▶ **PROBLEM TO WORK ON**: Copy all lines containing the string "Sadarman" from the records below.

▶ **DATA EXTRACT**:
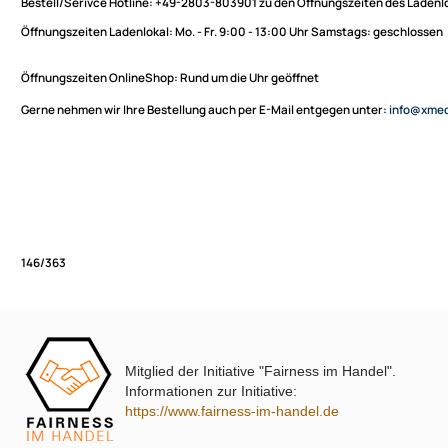
Sie haben Fragen zu unseren Produkten oder möchten
XmediaSat
bestellen?
Über uns
Impressum
Bestell/Serivce Hotline:
+49-2803-803901 zu den Öffnungszeiten des
Datenschutz
Öffnungszeiten Ladenlokal:
Mo. - Fr. 9:00 - 13:00 Uhr Samstags: ges
Widerrufsbelehrung
↩ Vertrag widerrufen
Öffnungszeiten OnlineShop:
Rund um die Uhr geöffnet
AGB
Gerne nehmen wir Ihre Bestellung auch per E-Mail entgegen unter:
in
Kontakt
Service
Preisliste
Versandkosten
Partner
Zahlungsarten
Mitglied der Initiative "Fairness im Handel".
Wir versenden mit
146/363
Informationen zur Initiative:
Unsere Leistungen
https://www.fairness-im-handel.de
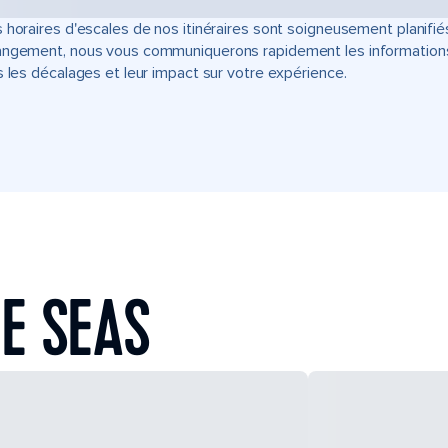
 horaires d'escales de nos itinéraires sont soigneusement planifié
ngement, nous vous communiquerons rapidement les informations u
s les décalages et leur impact sur votre expérience.
E SEAS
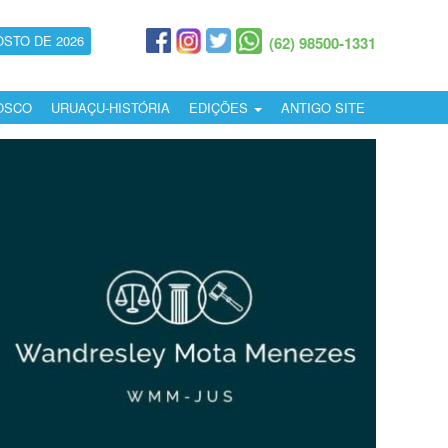
OSTO DE 2026
(62) 98500-1331
OSCO
URUAÇU-HISTÓRIA
EDIÇÕES
ANTIGO SITE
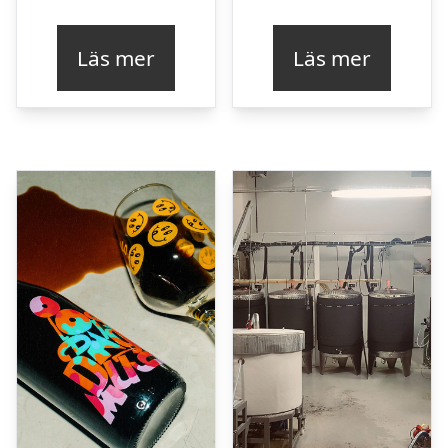
Läs mer
Läs mer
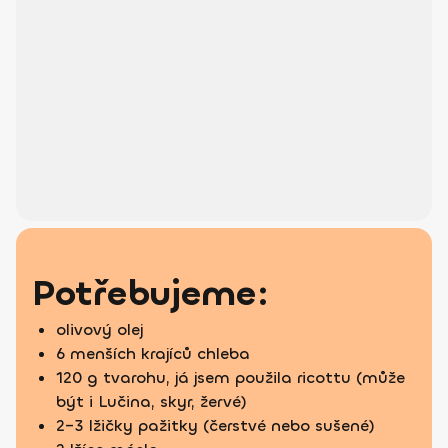
Potřebujeme:
olivový olej
6 menších krajíců chleba
120 g tvarohu, já jsem použila ricottu (může
být i Lučina, skyr, žervé)
2–3 lžičky pažitky (čerstvé nebo sušené)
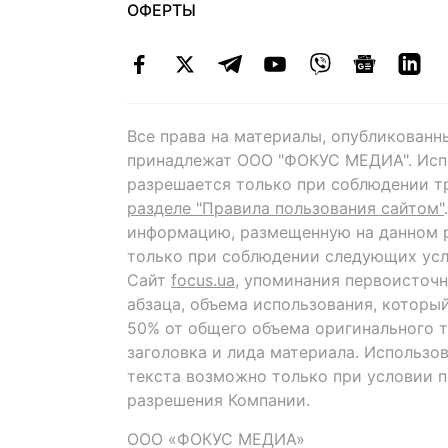
ОФЕРТЫ
Все права на материалы, опубликованн
принадлежат ООО "ФОКУС МЕДИА". Исп
разрешается только при соблюдении т
разделе "Правила пользования сайтом"
информацию, размещенную на данном р
только при соблюдении следующих усл
Сайт
focus.ua
, упоминания первоисточн
абзаца, объема использования, которы
50% от общего объема оригинального т
заголовка и лида материала. Использо
текста возможно только при условии 
разрешения Компании.
ООО «ФОКУС МЕДИА»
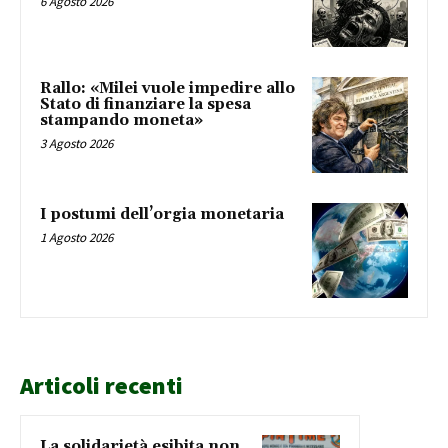
6 Agosto 2026
Rallo: «Milei vuole impedire allo
Stato di finanziare la spesa
stampando moneta»
3 Agosto 2026
I postumi dell’orgia monetaria
1 Agosto 2026
Articoli recenti
La solidarietà esibita non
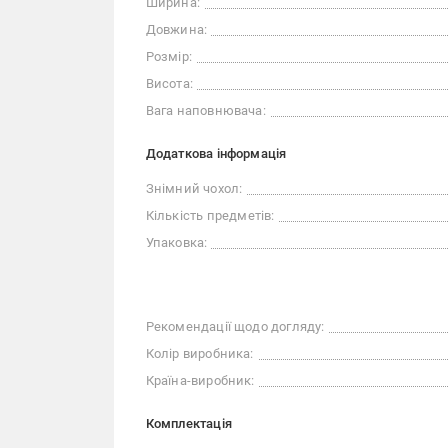
Ширина:
Довжина:
Розмір:
Висота:
Вага наповнювача:
Додаткова інформація
Знімний чохол:
Кількість предметів:
Упаковка:
Рекомендації щодо догляду:
Колір виробника:
Країна-виробник:
Комплектація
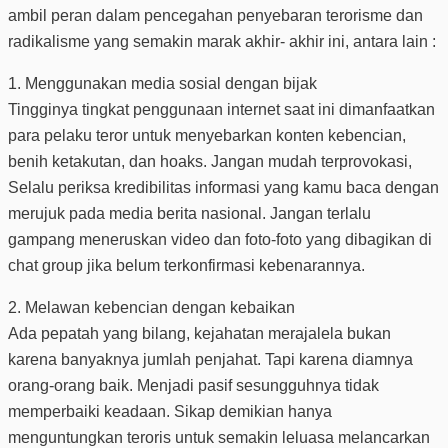
ambil peran dalam pencegahan penyebaran terorisme dan
radikalisme yang semakin marak akhir- akhir ini, antara lain :
1. Menggunakan media sosial dengan bijak
Tingginya tingkat penggunaan internet saat ini dimanfaatkan
para pelaku teror untuk menyebarkan konten kebencian,
benih ketakutan, dan hoaks. Jangan mudah terprovokasi,
Selalu periksa kredibilitas informasi yang kamu baca dengan
merujuk pada media berita nasional. Jangan terlalu
gampang meneruskan video dan foto-foto yang dibagikan di
chat group jika belum terkonfirmasi kebenarannya.
2. Melawan kebencian dengan kebaikan
Ada pepatah yang bilang, kejahatan merajalela bukan
karena banyaknya jumlah penjahat. Tapi karena diamnya
orang-orang baik. Menjadi pasif sesungguhnya tidak
memperbaiki keadaan. Sikap demikian hanya
menguntungkan teroris untuk semakin leluasa melancarkan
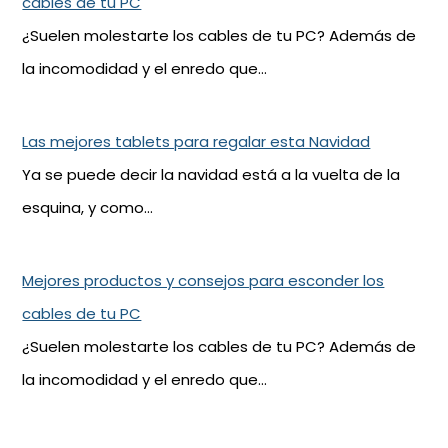
cables de tu PC
¿Suelen molestarte los cables de tu PC? Además de
la incomodidad y el enredo que…
Las mejores tablets para regalar esta Navidad
Ya se puede decir la navidad está a la vuelta de la
esquina, y como…
Mejores productos y consejos para esconder los
cables de tu PC
¿Suelen molestarte los cables de tu PC? Además de
la incomodidad y el enredo que…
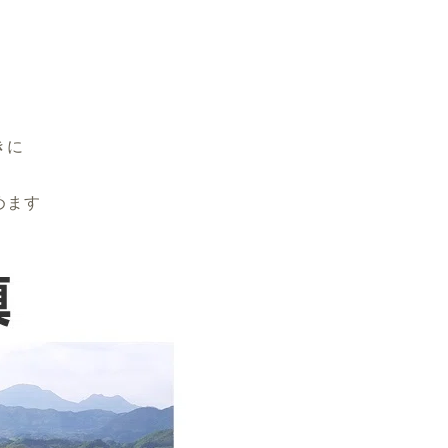
きに
めます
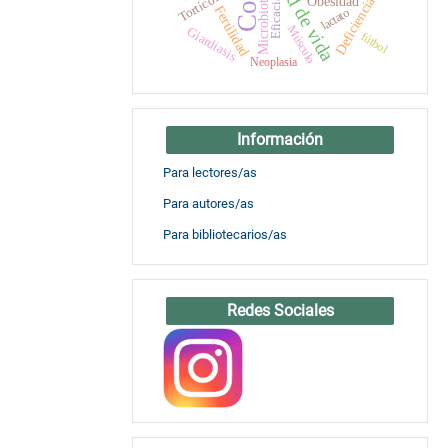
Calidad de vida
Tortícolis
Microbiota
Deficiencia
Obesidad
Eficacia
Fertilidad
lactato
Músculo
Giardiasis
fútbol
Neoplasia
Información
Para lectores/as
Para autores/as
Para bibliotecarios/as
Redes Sociales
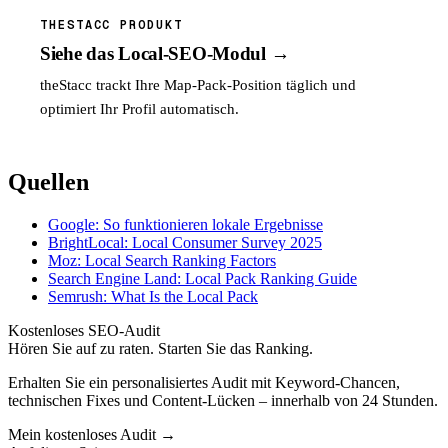
THESTACC PRODUKT
Siehe das Local-SEO-Modul →
theStacc trackt Ihre Map-Pack-Position täglich und
optimiert Ihr Profil automatisch.
Quellen
Google: So funktionieren lokale Ergebnisse
BrightLocal: Local Consumer Survey 2025
Moz: Local Search Ranking Factors
Search Engine Land: Local Pack Ranking Guide
Semrush: What Is the Local Pack
Kostenloses SEO-Audit
Hören Sie auf zu raten. Starten Sie das Ranking.
Erhalten Sie ein personalisiertes Audit mit Keyword-Chancen,
technischen Fixes und Content-Lücken – innerhalb von 24 Stunden.
Mein kostenloses Audit
→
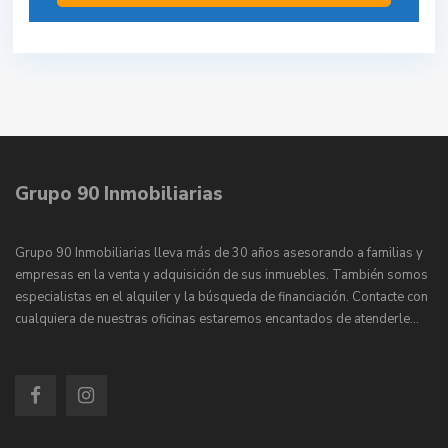
Grupo 90 Inmobiliarias
Grupo 90 Inmobiliarias lleva más de 30 años asesorando a familias y
empresas en la venta y adquisición de sus inmuebles. También somos
especialistas en el alquiler y la búsqueda de financiación. Contacte con
cualquiera de nuestras oficinas estaremos encantados de atenderle…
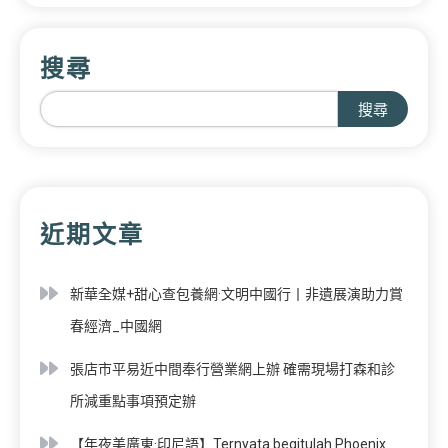
搜尋
搜尋
近期文章
新華全媒+甜心查包養網·文明中國行丨非遺展演助力賞
春經濟_中國網
張店市平易近中間奉行營業網上辦 確需現場打森和診
所減重點事項預定辦
【年夜美廣東·印尼語】Ternyata begitulah Phoenix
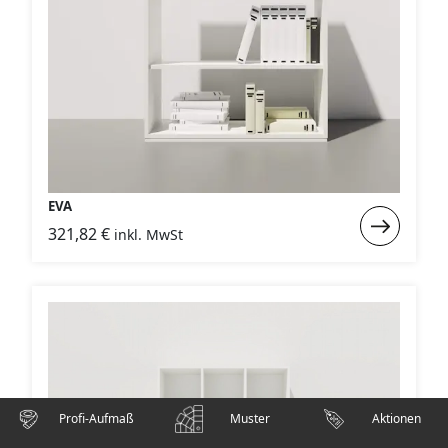
EVA
Weiterlese
321,82
€
inkl. MwSt
:
EVA
Profi-Aufmaß
Muster
Aktionen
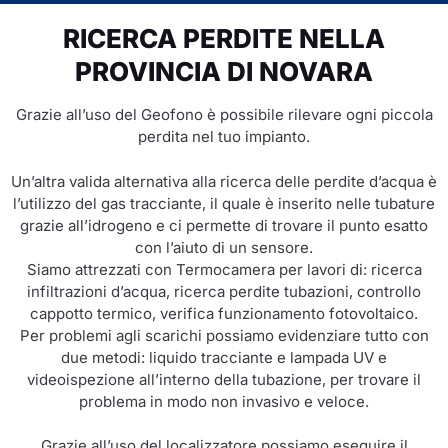
RICERCA PERDITE NELLA
PROVINCIA DI NOVARA
Grazie all’uso del Geofono è possibile rilevare ogni piccola
perdita nel tuo impianto.
Un’altra valida alternativa alla ricerca delle perdite d’acqua è
l’utilizzo del gas tracciante, il quale è inserito nelle tubature
grazie all’idrogeno e ci permette di trovare il punto esatto
con l’aiuto di un sensore.
Siamo attrezzati con Termocamera per lavori di: ricerca
infiltrazioni d’acqua, ricerca perdite tubazioni, controllo
cappotto termico, verifica funzionamento fotovoltaico.
Per problemi agli scarichi possiamo evidenziare tutto con
due metodi: liquido tracciante e lampada UV e
videoispezione all’interno della tubazione, per trovare il
problema in modo non invasivo e veloce.
Grazie all’uso del localizzatore possiamo eseguire il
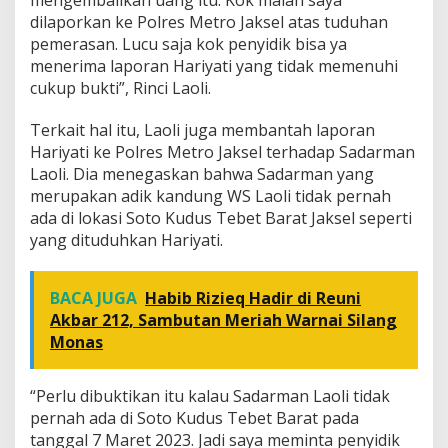
dilaporkan ke Polres Metro Jaksel atas tuduhan
pemerasan. Lucu saja kok penyidik bisa ya
menerima laporan Hariyati yang tidak memenuhi
cukup bukti”, Rinci Laoli.
Terkait hal itu, Laoli juga membantah laporan
Hariyati ke Polres Metro Jaksel terhadap Sadarman
Laoli. Dia menegaskan bahwa Sadarman yang
merupakan adik kandung WS Laoli tidak pernah
ada di lokasi Soto Kudus Tebet Barat Jaksel seperti
yang dituduhkan Hariyati.
BACA JUGA
Habib Rizieq Hadir di Reuni
Akbar 212, Sambutan Meriah Warnai Silang
Monas
“Perlu dibuktikan itu kalau Sadarman Laoli tidak
pernah ada di Soto Kudus Tebet Barat pada
tanggal 7 Maret 2023. Jadi saya meminta penyidik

▶ **RESULT**:
Hariyati ke Polres Metro Jaksel terhadap Sadarman
Laoli. Dia menegaskan bahwa Sadarman yang
“Perlu dibuktikan itu kalau Sadarman Laoli tidak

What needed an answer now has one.